Les enquêtes signalent le triste moral des managers, leur stress, leur baisse de motivation. On se demande si le système qui est mis autour d’eux soit-disant pour les aider, n’est pas en train de les écrabouiller… Il semble que les services fonctionnels aient pris le pouvoir. Le manager opérationnel devient-il un relais de procédures ? Si tel est le cas, je conseille de tous les virer et de les remplacer par des machines automatiques : c’est moins cher, et ça ne discute pas.

 

Plus sérieusement, je suis inquiet de voir depuis plusieurs années les degrés de liberté des managers se réduire à peau de chagrin. Pourtant… pourtant le rôle du manager n’est-il pas de prendre des risques, et de négocier en permanence en fonction des spécificités des projets ou des engagements client qu’il doit tenir ? Sans prise de risque, l’entreprise ne risque-t-elle pas de mourir ! Et si le manager s’en tient aux décisions de procédures, tout son rôle lui échappe.

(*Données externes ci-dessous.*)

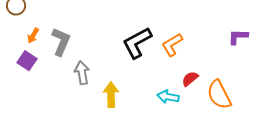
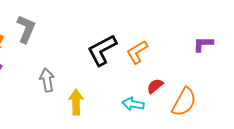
gray L-shape: (61, 42) -> (26, 29), moved
orange semicircle: (219, 95) -> (184, 102), turned -124

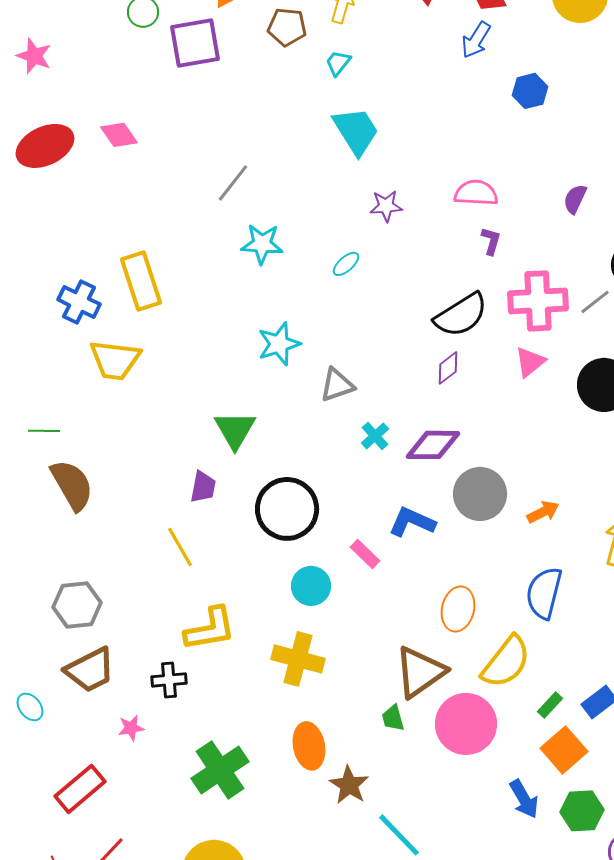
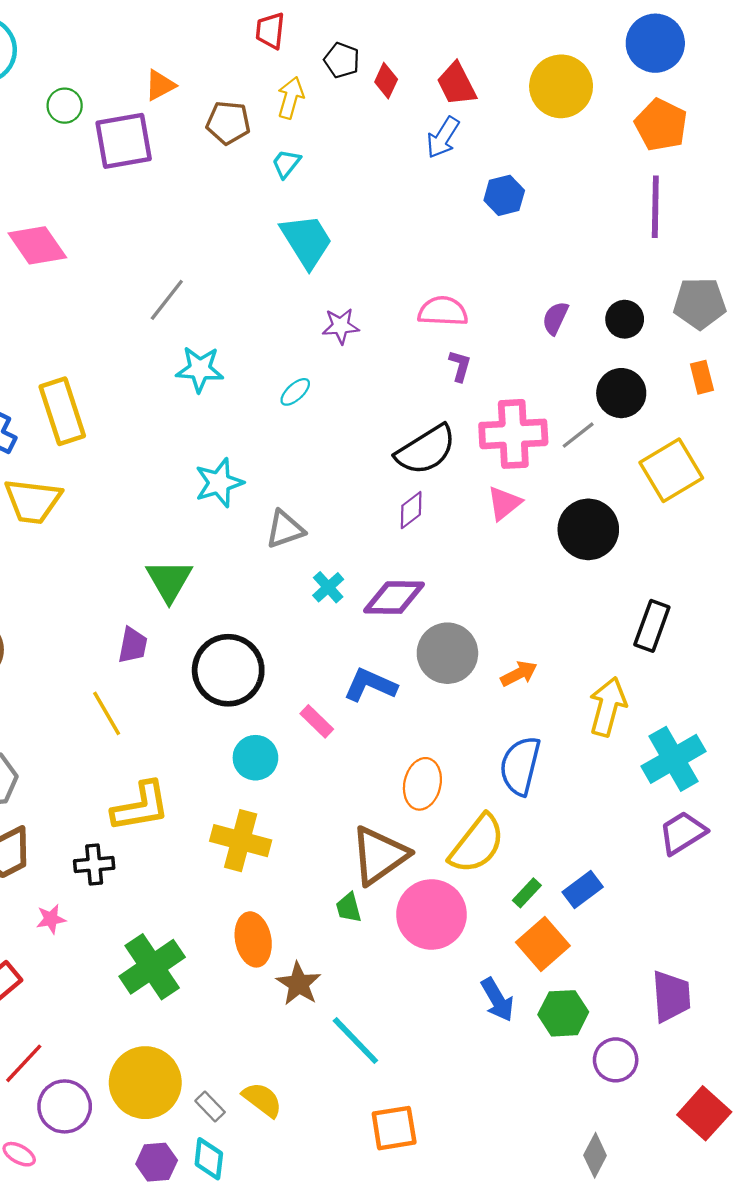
pink diamond: (119, 135) -> (37, 245), size x1.4

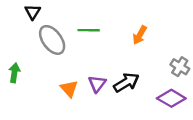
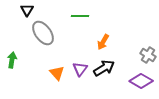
green line: (89, 30) -> (80, 16), moved
orange arrow: (140, 35) -> (103, 42), moved

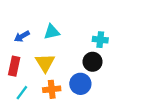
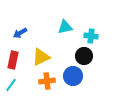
cyan triangle: (52, 32) -> (65, 27), moved
yellow triangle: (45, 63) -> (41, 57), turned 36
cyan line: (22, 93) -> (11, 85), moved

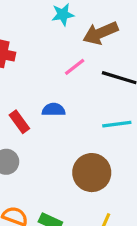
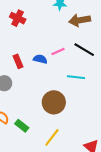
pink line: (75, 67) -> (58, 52), moved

--> C’est au manager de décider des embauches et de négocier les salaires…

--> C’est au manager de clore le contrat en passant au dessus des dernières zones d’ombre juridique (aucun contrat n’est jamais parfait)…

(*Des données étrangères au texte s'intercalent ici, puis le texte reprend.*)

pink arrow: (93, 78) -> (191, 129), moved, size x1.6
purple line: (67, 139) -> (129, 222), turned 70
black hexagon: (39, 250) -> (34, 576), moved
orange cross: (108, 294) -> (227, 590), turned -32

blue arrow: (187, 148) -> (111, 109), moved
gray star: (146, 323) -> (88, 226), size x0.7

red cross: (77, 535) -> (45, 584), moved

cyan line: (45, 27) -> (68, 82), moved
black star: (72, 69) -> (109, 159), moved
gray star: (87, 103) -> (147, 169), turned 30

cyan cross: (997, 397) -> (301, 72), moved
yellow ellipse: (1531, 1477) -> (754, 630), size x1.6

--> C’est au manager de sélectionner les fournisseurs qui lui paraissent les plus efficaces pour son projet, et de négocier les conditions de succès…

--> C’est au manager de spécifier le choix des outils qui vont rendre son équipe plus performante…

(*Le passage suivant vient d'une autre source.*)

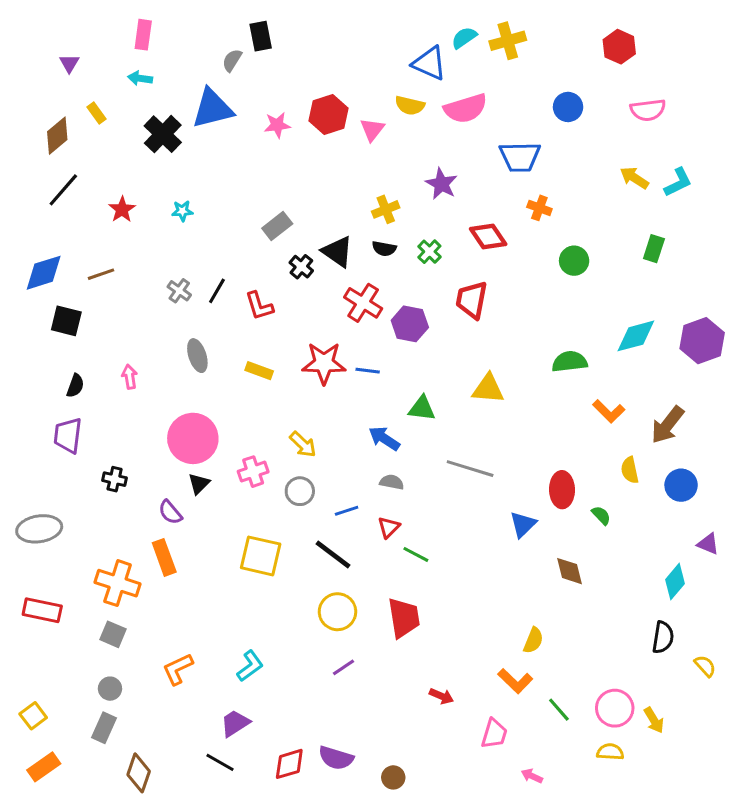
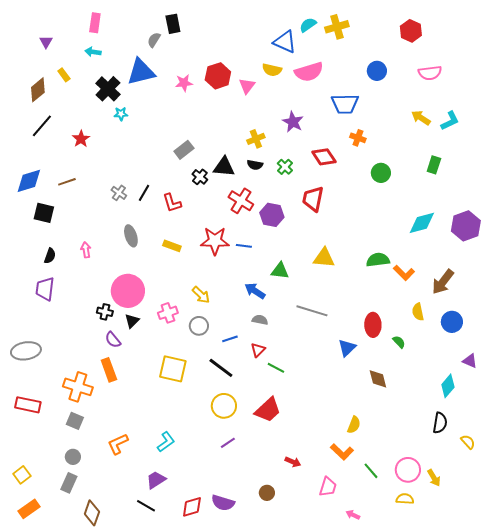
cyan star: (182, 211) -> (121, 114), moved
black triangle: (337, 252) -> (224, 167), turned -30
green semicircle: (570, 362) -> (378, 260), moved
black cross: (115, 479) -> (105, 312), moved
red trapezoid: (404, 618) -> (268, 410), turned 56
brown circle: (393, 777) -> (267, 493), moved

--> C’est au manager de proposer 3 options à son management avec les arguments pour et contre, et sa préférence…

--> C’est au manager de négocier fermement le budget adéquat pour remplir les exigences de son projet…

Les départements fonctionnels sont là pour apporter support, conseil, ressources, analyses globales, recul, outils, et pas pour faire les gendarmes ou s’auto attribuer des pouvoirs qui à terme, abêtissent et déresponsabilisent le management. Ce qui veut dire que le manager doit courageusement reprendre son pouvoir.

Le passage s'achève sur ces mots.